=== TASK OBJECTIVE ===
Begin at the line containing "Lyndon B. Johnson" and end at the final line of the entries. Please reproduce those lines exactly.

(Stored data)
● ● ● ● ●

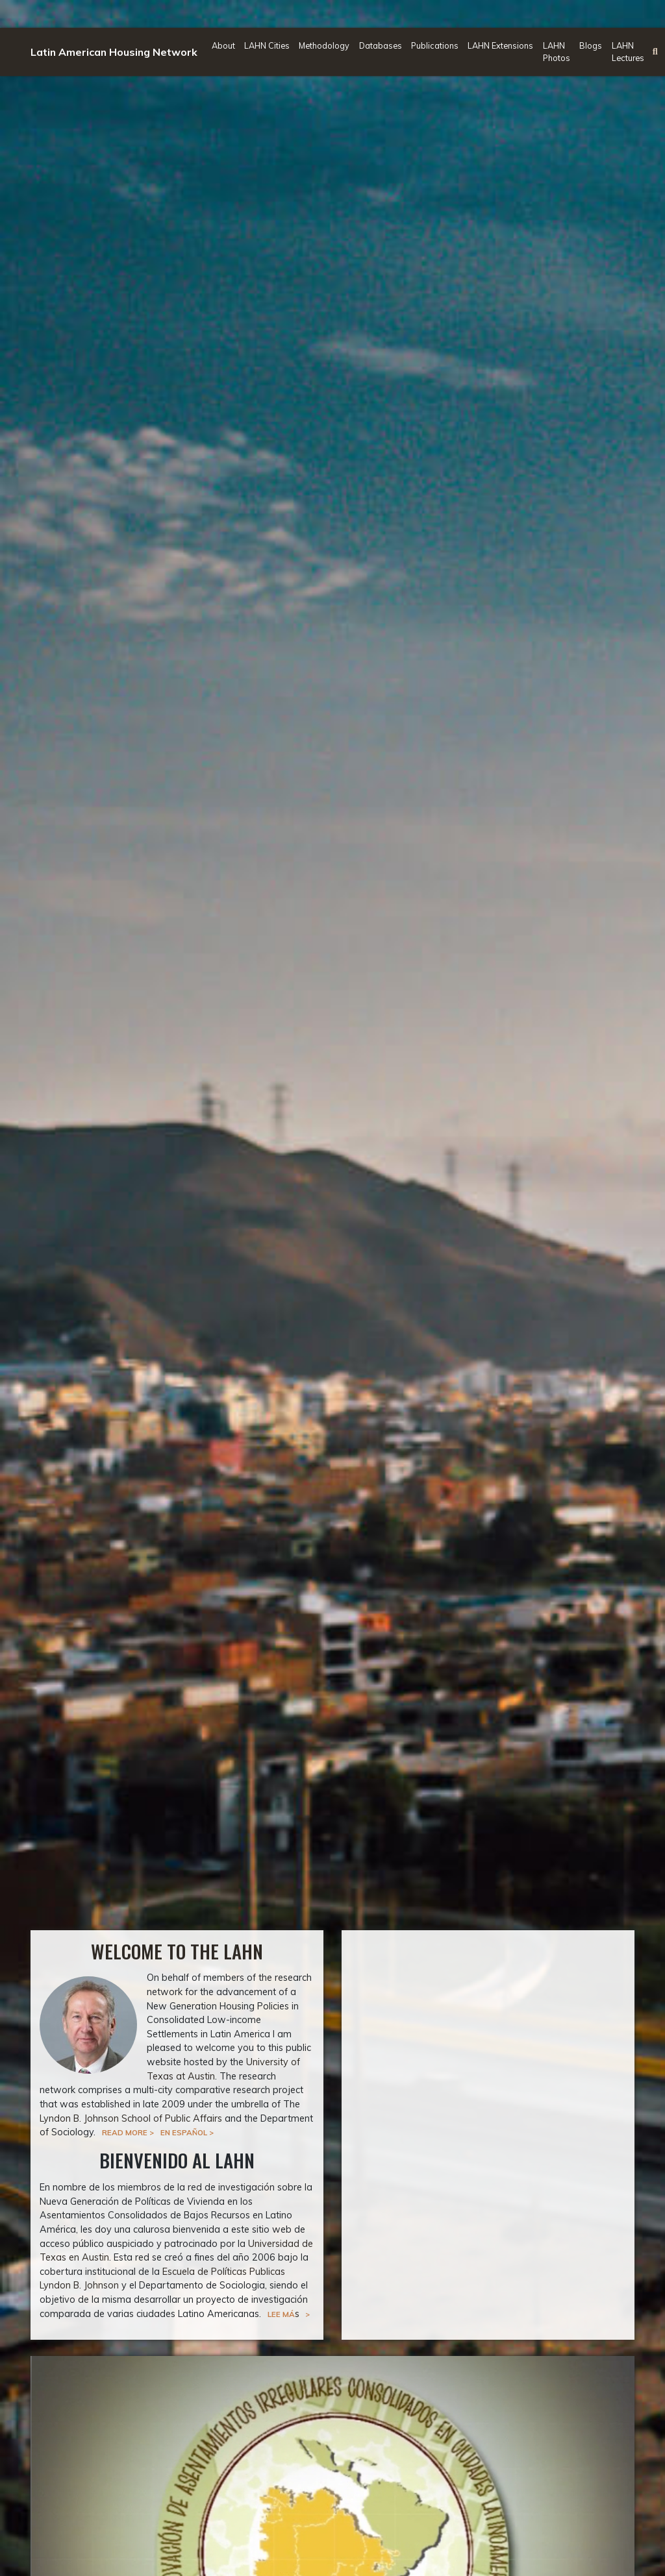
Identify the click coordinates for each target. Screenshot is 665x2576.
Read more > (128, 2132)
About (223, 45)
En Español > (187, 2132)
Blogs (590, 45)
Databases (380, 45)
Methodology (324, 45)
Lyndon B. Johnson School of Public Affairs (131, 2118)
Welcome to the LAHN (177, 1951)
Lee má (281, 2314)
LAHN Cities (267, 45)
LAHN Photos (556, 51)
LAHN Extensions (500, 45)
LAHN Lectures (628, 51)
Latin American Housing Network (114, 51)
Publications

● ● ● ● ●

=== WRITTEN SOLUTION ===
Lyndon B. Johnson School of Public Affairs (131, 2118)
Welcome to the LAHN (177, 1951)
Lee má (281, 2314)
LAHN Cities (267, 45)
LAHN Photos (556, 51)
LAHN Extensions (500, 45)
LAHN Lectures (628, 51)
Latin American Housing Network (114, 51)
Publications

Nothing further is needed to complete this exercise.